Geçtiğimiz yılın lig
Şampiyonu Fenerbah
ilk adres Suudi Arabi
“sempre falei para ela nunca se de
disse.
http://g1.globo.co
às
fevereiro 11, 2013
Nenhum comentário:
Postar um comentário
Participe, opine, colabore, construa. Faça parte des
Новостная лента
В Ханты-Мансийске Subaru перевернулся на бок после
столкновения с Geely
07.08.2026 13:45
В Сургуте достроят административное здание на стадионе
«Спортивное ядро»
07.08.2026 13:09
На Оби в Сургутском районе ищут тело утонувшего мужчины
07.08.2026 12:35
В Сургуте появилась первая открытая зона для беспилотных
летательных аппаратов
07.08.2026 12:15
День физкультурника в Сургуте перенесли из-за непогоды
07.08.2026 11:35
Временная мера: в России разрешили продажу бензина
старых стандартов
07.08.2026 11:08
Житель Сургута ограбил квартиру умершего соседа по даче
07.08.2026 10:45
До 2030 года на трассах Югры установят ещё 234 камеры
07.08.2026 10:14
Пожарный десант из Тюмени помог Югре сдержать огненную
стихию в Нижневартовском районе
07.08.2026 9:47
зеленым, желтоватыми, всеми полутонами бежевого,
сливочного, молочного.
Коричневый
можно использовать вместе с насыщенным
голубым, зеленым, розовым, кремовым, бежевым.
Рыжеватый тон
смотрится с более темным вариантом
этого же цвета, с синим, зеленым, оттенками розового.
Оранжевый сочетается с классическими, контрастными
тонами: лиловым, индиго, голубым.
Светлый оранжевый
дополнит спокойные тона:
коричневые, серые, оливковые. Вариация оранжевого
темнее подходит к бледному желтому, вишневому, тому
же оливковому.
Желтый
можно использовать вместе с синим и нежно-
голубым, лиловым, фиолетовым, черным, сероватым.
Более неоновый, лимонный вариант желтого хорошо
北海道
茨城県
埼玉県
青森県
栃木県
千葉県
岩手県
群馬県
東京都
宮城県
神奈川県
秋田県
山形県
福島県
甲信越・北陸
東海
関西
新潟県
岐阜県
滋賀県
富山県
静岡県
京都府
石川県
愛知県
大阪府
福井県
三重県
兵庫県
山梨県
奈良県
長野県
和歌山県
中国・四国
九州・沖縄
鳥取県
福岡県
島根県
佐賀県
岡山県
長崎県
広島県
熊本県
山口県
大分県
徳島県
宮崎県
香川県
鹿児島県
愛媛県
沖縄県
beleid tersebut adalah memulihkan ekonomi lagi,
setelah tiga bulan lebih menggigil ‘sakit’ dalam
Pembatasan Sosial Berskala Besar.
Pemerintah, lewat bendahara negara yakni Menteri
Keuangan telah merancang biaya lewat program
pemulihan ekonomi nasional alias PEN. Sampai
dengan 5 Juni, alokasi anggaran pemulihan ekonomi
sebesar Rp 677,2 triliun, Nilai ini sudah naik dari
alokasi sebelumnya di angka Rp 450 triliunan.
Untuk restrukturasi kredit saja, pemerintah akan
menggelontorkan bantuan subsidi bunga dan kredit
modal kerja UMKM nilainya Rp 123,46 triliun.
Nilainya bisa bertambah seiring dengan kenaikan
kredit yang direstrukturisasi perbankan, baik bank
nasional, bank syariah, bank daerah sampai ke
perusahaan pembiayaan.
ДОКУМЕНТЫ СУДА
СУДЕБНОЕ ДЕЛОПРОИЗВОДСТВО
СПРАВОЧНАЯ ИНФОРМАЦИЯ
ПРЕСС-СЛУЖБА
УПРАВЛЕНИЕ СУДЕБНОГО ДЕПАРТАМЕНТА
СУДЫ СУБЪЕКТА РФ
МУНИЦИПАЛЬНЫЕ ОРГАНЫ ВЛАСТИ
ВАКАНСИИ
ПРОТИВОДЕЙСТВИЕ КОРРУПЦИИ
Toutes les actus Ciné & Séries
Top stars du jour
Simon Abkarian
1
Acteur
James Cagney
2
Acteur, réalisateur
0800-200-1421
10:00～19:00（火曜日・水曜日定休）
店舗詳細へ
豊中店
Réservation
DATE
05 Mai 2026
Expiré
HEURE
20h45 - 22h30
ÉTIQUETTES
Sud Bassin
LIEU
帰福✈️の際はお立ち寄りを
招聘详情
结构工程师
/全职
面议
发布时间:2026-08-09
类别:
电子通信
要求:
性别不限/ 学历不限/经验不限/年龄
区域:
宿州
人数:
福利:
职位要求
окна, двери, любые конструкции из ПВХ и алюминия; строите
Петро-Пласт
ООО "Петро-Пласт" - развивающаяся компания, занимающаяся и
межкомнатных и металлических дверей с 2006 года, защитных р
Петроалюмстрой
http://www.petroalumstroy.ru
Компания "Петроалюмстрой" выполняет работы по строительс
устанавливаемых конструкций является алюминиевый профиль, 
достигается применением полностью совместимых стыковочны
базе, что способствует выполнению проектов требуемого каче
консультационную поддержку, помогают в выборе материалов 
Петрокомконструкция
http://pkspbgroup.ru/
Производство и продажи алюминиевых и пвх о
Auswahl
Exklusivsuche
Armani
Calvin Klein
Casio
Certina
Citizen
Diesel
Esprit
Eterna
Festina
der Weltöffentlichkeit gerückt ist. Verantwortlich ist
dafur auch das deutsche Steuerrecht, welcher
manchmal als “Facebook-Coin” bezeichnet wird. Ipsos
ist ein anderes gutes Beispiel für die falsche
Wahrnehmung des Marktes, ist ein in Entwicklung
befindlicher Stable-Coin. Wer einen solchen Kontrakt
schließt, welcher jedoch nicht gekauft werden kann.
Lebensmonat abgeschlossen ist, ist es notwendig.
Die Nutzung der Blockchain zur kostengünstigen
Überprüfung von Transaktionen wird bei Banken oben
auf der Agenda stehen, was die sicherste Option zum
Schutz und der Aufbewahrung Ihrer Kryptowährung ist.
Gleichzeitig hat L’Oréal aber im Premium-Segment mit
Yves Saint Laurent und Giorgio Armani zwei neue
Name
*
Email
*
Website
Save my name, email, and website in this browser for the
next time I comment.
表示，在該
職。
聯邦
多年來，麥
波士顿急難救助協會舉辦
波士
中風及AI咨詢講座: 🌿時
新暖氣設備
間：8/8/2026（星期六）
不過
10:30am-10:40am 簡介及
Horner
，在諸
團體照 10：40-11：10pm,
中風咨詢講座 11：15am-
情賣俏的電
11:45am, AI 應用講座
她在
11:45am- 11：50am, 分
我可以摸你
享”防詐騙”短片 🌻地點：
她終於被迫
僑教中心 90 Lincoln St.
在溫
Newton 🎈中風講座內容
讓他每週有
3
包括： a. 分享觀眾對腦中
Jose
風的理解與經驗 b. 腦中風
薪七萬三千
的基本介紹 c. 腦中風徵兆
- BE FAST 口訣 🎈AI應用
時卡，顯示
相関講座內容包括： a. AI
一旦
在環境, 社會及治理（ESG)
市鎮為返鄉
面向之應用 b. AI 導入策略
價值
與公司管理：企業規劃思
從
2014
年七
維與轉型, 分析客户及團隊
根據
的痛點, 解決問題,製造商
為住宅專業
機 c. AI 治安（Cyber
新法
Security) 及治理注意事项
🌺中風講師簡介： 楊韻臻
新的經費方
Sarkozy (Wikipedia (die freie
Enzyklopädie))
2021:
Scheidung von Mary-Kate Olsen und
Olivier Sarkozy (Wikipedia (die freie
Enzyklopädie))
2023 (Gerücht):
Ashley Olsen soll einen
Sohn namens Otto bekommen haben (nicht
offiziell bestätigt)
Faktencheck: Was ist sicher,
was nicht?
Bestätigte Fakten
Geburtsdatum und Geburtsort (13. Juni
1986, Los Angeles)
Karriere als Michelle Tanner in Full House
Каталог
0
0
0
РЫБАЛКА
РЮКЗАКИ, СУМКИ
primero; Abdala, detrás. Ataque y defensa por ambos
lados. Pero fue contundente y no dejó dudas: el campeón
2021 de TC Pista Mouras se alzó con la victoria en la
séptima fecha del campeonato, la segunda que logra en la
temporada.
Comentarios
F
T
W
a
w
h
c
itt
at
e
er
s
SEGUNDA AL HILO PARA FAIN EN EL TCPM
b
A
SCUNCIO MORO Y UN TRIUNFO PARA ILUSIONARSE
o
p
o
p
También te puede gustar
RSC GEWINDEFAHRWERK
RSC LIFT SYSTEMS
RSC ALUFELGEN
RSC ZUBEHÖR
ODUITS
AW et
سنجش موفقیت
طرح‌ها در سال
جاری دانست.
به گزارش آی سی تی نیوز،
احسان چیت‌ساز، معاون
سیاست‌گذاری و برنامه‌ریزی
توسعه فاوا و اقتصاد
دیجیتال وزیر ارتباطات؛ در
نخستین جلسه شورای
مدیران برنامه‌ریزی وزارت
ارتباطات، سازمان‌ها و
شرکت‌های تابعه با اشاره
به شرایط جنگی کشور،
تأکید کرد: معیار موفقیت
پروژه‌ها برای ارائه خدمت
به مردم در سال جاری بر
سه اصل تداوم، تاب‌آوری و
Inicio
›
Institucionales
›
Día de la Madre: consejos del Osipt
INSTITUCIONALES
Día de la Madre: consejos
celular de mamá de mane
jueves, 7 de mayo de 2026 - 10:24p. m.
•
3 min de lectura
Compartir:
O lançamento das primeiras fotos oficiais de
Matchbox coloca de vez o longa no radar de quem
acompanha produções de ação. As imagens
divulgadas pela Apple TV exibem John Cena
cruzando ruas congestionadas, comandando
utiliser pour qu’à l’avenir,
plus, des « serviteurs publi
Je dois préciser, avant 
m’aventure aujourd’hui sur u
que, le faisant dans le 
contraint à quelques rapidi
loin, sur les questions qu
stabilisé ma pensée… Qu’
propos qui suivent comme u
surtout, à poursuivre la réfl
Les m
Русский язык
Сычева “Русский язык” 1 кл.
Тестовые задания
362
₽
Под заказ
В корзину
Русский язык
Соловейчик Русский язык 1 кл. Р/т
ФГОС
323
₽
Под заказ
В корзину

- THE PROBLEM
Reproduce exactly the entries above, limited to the lines from the one with "В Сургуте достроят" through the one with "07.08.2026 10:14", both included.

- OUTPUT OF THE TASK
В Сургуте достроят административное здание на стадионе
«Спортивное ядро»
07.08.2026 13:09
На Оби в Сургутском районе ищут тело утонувшего мужчины
07.08.2026 12:35
В Сургуте появилась первая открытая зона для беспилотных
летательных аппаратов
07.08.2026 12:15
День физкультурника в Сургуте перенесли из-за непогоды
07.08.2026 11:35
Временная мера: в России разрешили продажу бензина
старых стандартов
07.08.2026 11:08
Житель Сургута ограбил квартиру умершего соседа по даче
07.08.2026 10:45
До 2030 года на трассах Югры установят ещё 234 камеры
07.08.2026 10:14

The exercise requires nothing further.